The hotel broadcast their first TV commercial during the finale of Mad Men, the popular AMC advertising drama. During the final episode, viewers were shocked to see that Don Draper fell in love with his secretary and got engaged, all in the space of about 42 minutes.
Sure, 'Megan the Secretary' is good looking and seems to actually be capable of a real conversation but come on, Don's clearly emotionally damaged since his marriage broke up and it's hard to look at this as a long term thing. I think most viewers cringed when they watched him dial Faye Miller, the seemingly substantive woman that looked really good for Don, only to blow her off.
Will your flirtation with the Cosmopolitan be longer lasting? There's been a good amount of gushing about the property in advance of it's opening. I've said more than a few kind words myself. Will that last when the credit cards start swiping?
We're now at the point when the resort starts to go from a set of interesting concepts that are easy to appreciate into a 'why the hell didn't housekeeping show up and where the hell are my bags' potential reality.
How will the Interwebs react if Cosmo has the same sort of sputtering opening that Aria had, one year ago? Has Cosmo built up enough goodwill to get the benefit of the doubt if there are major snafus? It will be an interesting test of both the hotel and all of us that write about this stuff.
As for the commercial itself, I don't know what I was expecting but I wasn't totally sold. For me, it seemed a bit like they were trying too hard to establish their cool and edgy bonafides. The commercial felt a little like a live-action version of a nightclub half-pager you'd see in the Weekly or Vegas Seven. For a casino ad, it has resulted in a remarkable amount of commentary, which of course means they accomplished at least one goal.
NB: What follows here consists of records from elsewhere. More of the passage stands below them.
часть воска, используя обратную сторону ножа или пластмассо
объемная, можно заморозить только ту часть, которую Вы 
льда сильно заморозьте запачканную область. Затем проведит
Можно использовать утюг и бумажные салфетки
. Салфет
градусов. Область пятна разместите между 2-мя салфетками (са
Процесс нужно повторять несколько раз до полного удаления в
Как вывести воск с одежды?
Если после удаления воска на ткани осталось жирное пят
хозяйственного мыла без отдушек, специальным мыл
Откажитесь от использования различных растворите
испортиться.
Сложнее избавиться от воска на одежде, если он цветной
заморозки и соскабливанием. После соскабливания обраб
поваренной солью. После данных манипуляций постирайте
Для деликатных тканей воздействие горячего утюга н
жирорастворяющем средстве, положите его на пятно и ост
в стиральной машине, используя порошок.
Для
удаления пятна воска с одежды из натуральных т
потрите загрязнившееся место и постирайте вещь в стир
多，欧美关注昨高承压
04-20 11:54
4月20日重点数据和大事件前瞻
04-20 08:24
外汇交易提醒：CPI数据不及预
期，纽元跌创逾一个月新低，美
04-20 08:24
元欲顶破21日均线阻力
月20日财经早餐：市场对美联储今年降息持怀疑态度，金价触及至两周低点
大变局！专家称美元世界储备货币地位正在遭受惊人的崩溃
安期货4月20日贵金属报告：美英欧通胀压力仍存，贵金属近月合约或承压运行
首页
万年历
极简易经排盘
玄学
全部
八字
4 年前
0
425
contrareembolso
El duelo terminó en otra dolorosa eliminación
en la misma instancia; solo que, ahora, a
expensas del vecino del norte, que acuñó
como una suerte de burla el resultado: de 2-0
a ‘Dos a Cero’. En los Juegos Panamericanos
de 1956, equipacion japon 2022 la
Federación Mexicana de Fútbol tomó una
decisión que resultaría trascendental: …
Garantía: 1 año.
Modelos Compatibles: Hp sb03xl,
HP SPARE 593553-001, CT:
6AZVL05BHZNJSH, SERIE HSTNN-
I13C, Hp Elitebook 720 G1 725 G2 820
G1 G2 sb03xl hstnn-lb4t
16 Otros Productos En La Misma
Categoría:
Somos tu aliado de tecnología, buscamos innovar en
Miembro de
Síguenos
This first ad didn't give us a look at the resort - none of it was actually shot on property. What we don't know is if they'll be following it up with more television advertising and what those spots could be like.
To my eye, the spot was squarely aimed at fun, taboo and youthful vitality (as well as those older folks desperately clinging to youth by any platinum card necessary). As we've seen in abundance since May 28th, when you target the Hard Rock / Palms crowd, it's very hard to filter who comes through your front door. Will this be a hotel full of Surrender patrons? Personally, I'm hoping the answer to that is no but we'll have to see - I bet some people are already planning how many rollaways they can get into a wrap-around.